ENDFILE ( handle-addr -- double-end-ptr )
Return the double-end number which represents the length of the file
specified by handle. The file must already be open.
EXHREAD ( a1 n1 handle-addr segment -- n2 )
Read from file handle into the buffer specified by segment and address a1
for a length of bytes n1, and return n2 the length of bytes actually
read. The file must already be open. Useful for reading from a file
into memory other than Forth's Code Segment. A read from a file is
limited to 65535 bytes.
EXHWRITE ( a1 n1 handle-addr segment -- n2 )

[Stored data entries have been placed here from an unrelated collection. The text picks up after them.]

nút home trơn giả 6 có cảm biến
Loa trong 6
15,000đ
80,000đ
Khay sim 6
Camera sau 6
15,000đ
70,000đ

Write from segment and address a1 for a length of n1 bytes to file
handle, and return n2, the length of bytes actually written. The file
must already be open. Useful for writing from memory other than Forth
code segment to a file. A write to a file is limited to 65535 bytes.
FILE>TIB ( a1 -- )
Move the counted string filename from address a1 to the Terminal Input
Buffer (TIB), available for use by !HCB.
FLOAD <filename> ( -- )
Open and load the file specified by filename.
HANDLE <handlename> ( -- )
Create a handle with name <handlename>. When <handlename> is later
executed, it returns the address of the handle array created.
HANDLE>EXT ( handle-addr -- a1 )
Step from the handle address to the address of the file extension in the
handle, if an extension exists; else it steps to the null following the
filename. The address a1 will be the address of a decimal point
character if the file contains an extension, or the address of a null if
no extension was contained in the handle.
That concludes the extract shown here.